* [What to produce]: Starting with the line that contains "transparent, derfor giver" and stopping after the line that contains "abonnementsafgift for at", copy the entries below exactly. Include nothing else.

* [Given information]:
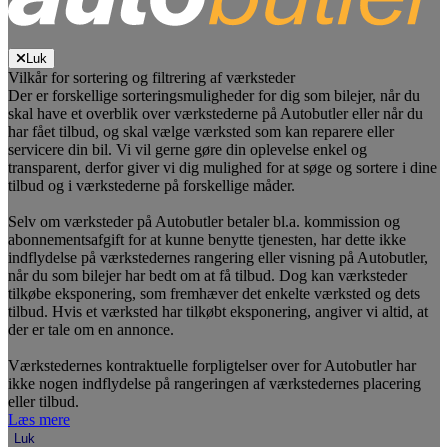
Luk
Vilkår for sortering og filtrering af værksteder
Der er forskellige sorteringsmuligheder for dig som bilejer, når du
skal have et overblik over værkstederne på Autobutler eller når du
har fået tilbud, og skal vælge værksted som kan reparere eller
servicere din bil. Vi vil gerne gøre din oplevelse enkel og
transparent, derfor giver vi dig mulighed for at søge og sortere i dine
tilbud og i værkstederne på forskellige måder.
Selv om værksteder på Autobutler betaler bl.a. kommission og
abonnementsafgift for at kunne benytte tjenesten, har dette ikke
indflydelse på værkstedernes rangering eller visning på Autobutler,
når du som bilejer har bedt om at få tilbud. Dog kan værksteder
tilkøbe eksponering, som fremhæver det enkelte værksted og dets
tilbud. Hvis et værksted har tilkøbt eksponering, angiver vi altid, at
der er tale om en annonce.
Værkstedernes kontraktuelle forpligtelser over for Autobutler har
ikke nogen indflydelse på rangeringen af værkstedernes placering
eller tilbud.
Læs mere
Luk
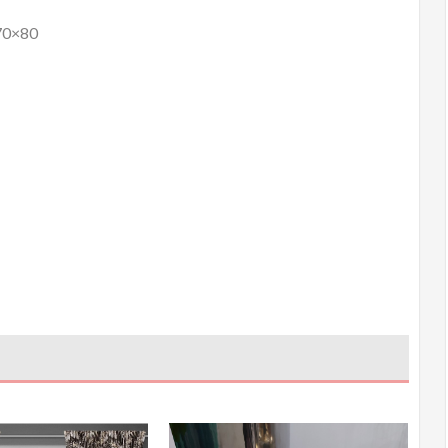
 70×80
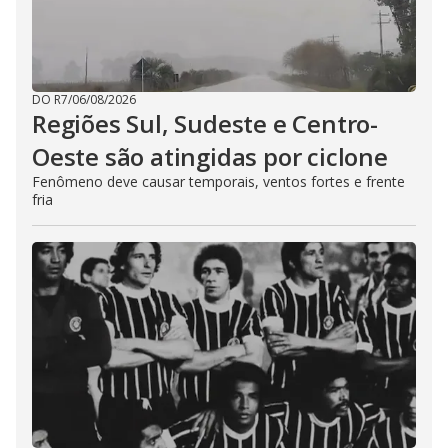
DO R7
/
06/08/2026
Regiões Sul, Sudeste e Centro-
Oeste são atingidas por ciclone
Fenômeno deve causar temporais, ventos fortes e frente
fria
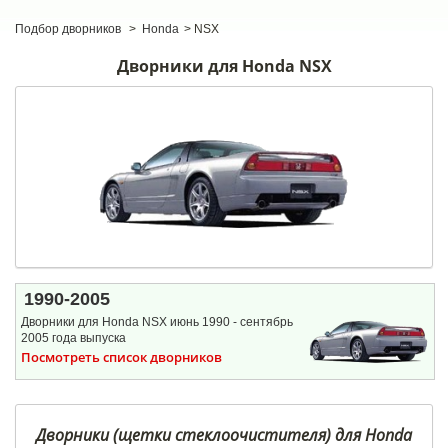
Подбор дворников
>
Honda
>
NSX
Дворники для Honda NSX
1990-2005
Дворники для Honda NSX июнь 1990 - сентябрь
2005 года выпуска
Посмотреть список дворников
Дворники (щетки стеклоочистителя) для Honda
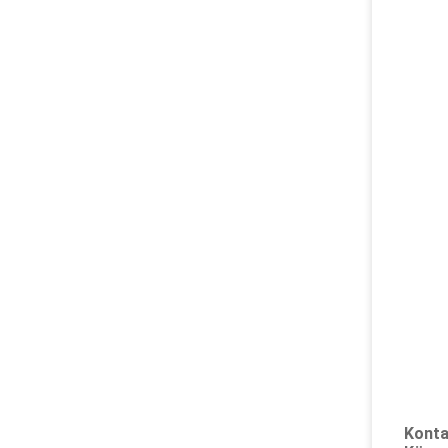
Konta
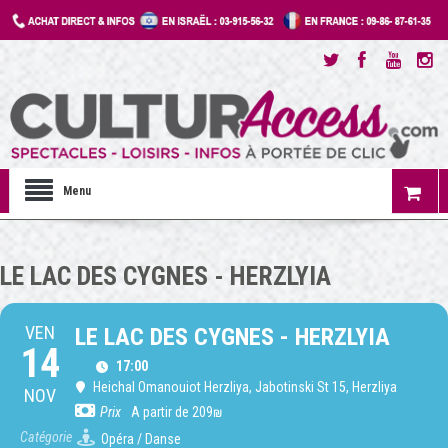
Menu
LE LAC DES CYGNES - HERZLYIA
VEN
LE LAC DES CYGNES - HERZLYIA
14
17:00
Heichal Omanouiot Herzliya
, Jabotinski St 15, Herzliya
NOV
Prix
A partir de 209₪
Catégorie
Opéra / Danse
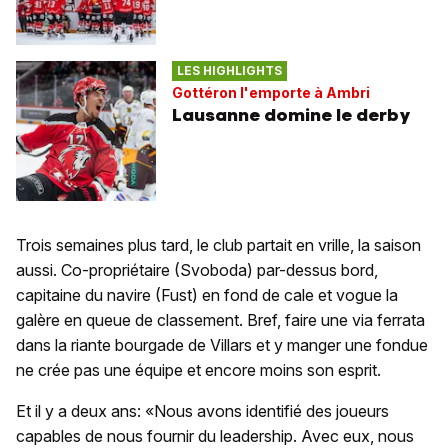
LES HIGHLIGHTS
Gottéron l'emporte à Ambri
Lausanne domine le derby
Trois semaines plus tard, le club partait en vrille, la saison
aussi. Co-propriétaire (Svoboda) par-dessus bord,
capitaine du navire (Fust) en fond de cale et vogue la
galère en queue de classement. Bref, faire une via ferrata
dans la riante bourgade de Villars et y manger une fondue
ne crée pas une équipe et encore moins son esprit.
Et il y a deux ans: «Nous avons identifié des joueurs
capables de nous fournir du leadership. Avec eux, nous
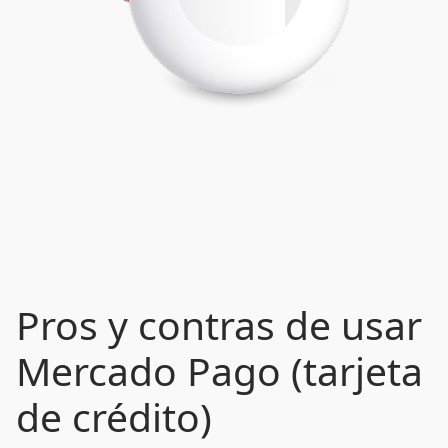
Pros y contras de usar
Mercado Pago (tarjeta
de crédito)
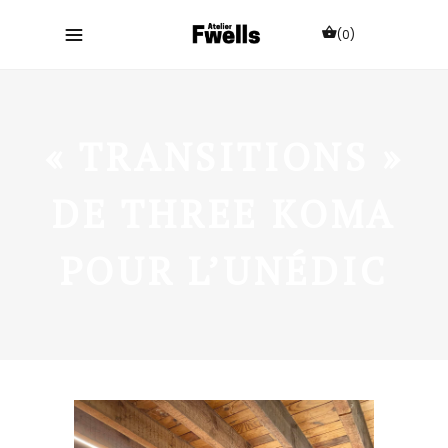
(0)
« TRANSITIONS »
DE THREE KOMA
POUR L’UNÉDIC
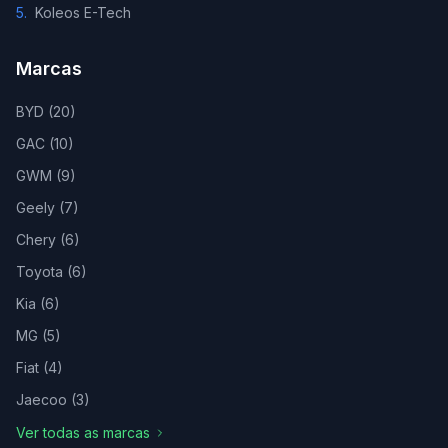
5
.
Koleos E-Tech
Marcas
BYD
(
20
)
GAC
(
10
)
GWM
(
9
)
Geely
(
7
)
Chery
(
6
)
Toyota
(
6
)
Kia
(
6
)
MG
(
5
)
Fiat
(
4
)
Jaecoo
(
3
)
Ver todas as marcas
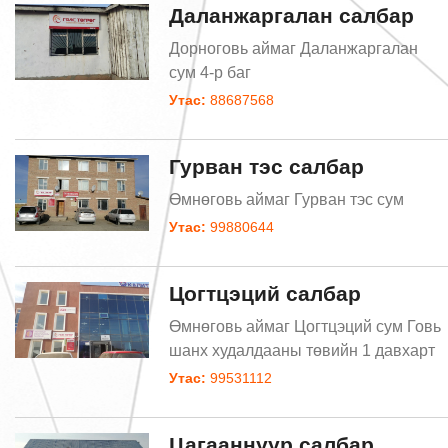
Даланжаргалан салбар
Дорноговь аймаг Даланжаргалан
сум 4-р баг
Утас:
88687568
Гурван тэс салбар
Өмнөговь аймаг Гурван тэс сум
Утас:
99880644
Цогтцэций салбар
Өмнөговь аймаг Цогтцэций сум Говь
шанх худалдааны төвийн 1 давхарт
Утас:
99531112
Цагааннуур салбар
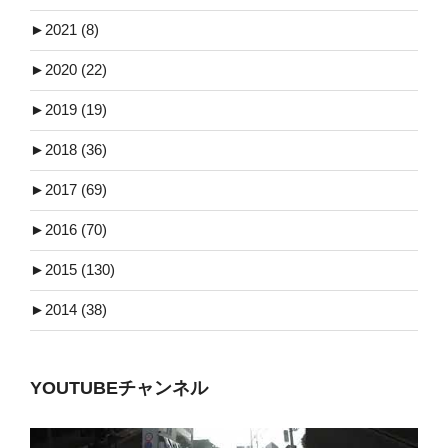
►
2021 (8)
►
2020 (22)
►
2019 (19)
►
2018 (36)
►
2017 (69)
►
2016 (70)
►
2015 (130)
►
2014 (38)
YOUTUBEチャンネル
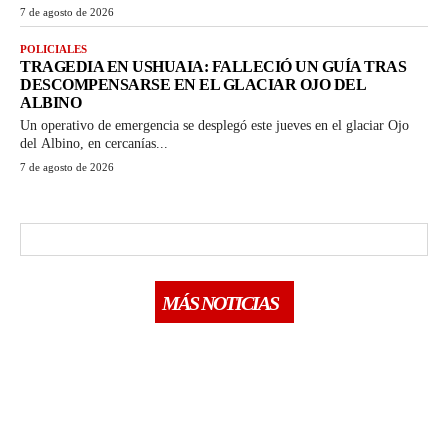
7 de agosto de 2026
POLICIALES
TRAGEDIA EN USHUAIA: FALLECIÓ UN GUÍA TRAS
DESCOMPENSARSE EN EL GLACIAR OJO DEL
ALBINO
Un operativo de emergencia se desplegó este jueves en el glaciar Ojo
del Albino, en cercanías...
7 de agosto de 2026
MÁS NOTICIAS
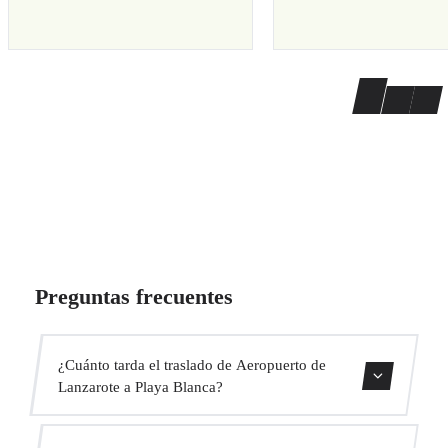
Preguntas frecuentes
¿Cuánto tarda el traslado de Aeropuerto de
Lanzarote a Playa Blanca?
Contáctanos para una estimación del tiempo.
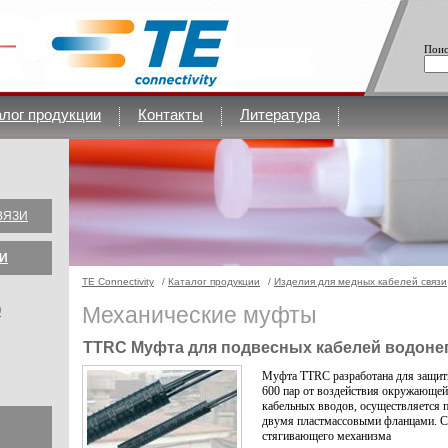
Поис
алог продукции
Контакты
Литература
ВЯЗИ
И
TE Connectivity
/
Каталог продукции
/
Изделия для медных кабелей связи
Механические муфты
0
TTRC Муфта для подвесных кабелей водон
Муфта TTRC разработана для защит
600 пар от воздействия окружающей
кабельных вводов, осуществляется 
двумя пластмассовыми фланцами. С
стягивающего механизма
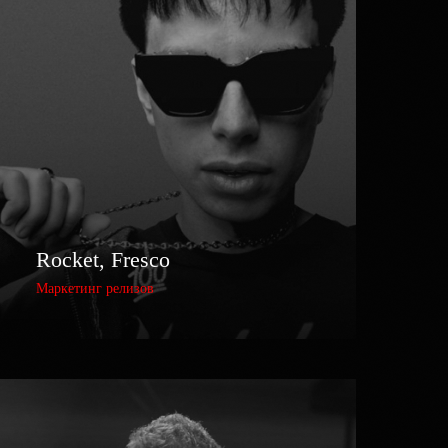
Rocket, Fresco
Маркетинг релизов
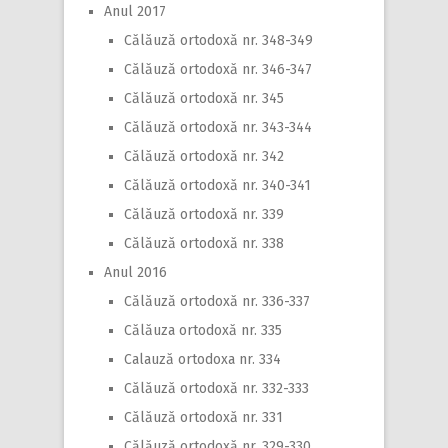
Anul 2017
Călăuză ortodoxă nr. 348-349
Călăuză ortodoxă nr. 346-347
Călăuză ortodoxă nr. 345
Călăuză ortodoxă nr. 343-344
Călăuză ortodoxă nr. 342
Călăuză ortodoxă nr. 340-341
Călăuză ortodoxă nr. 339
Călăuză ortodoxă nr. 338
Anul 2016
Călăuză ortodoxă nr. 336-337
Călăuza ortodoxă nr. 335
Calauză ortodoxa nr. 334
Călăuză ortodoxă nr. 332-333
Călăuză ortodoxă nr. 331
Călăuză ortodoxă nr. 329-330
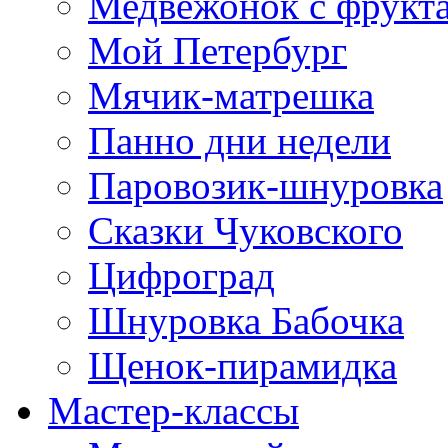
Медвежонок с фрукт
Мой Петербург
Мячик-матрешка
Панно дни недели
Паровозик-шнуровка
Сказки Чуковского
Цифроград
Шнуровка Бабочка
Щенок-пирамидка
Мастер-классы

* [Reply]:
transparent, derfor giver vi dig mulighed for at søge og sortere i dine
tilbud og i værkstederne på forskellige måder.
Selv om værksteder på Autobutler betaler bl.a. kommission og
abonnementsafgift for at kunne benytte tjenesten, har dette ikke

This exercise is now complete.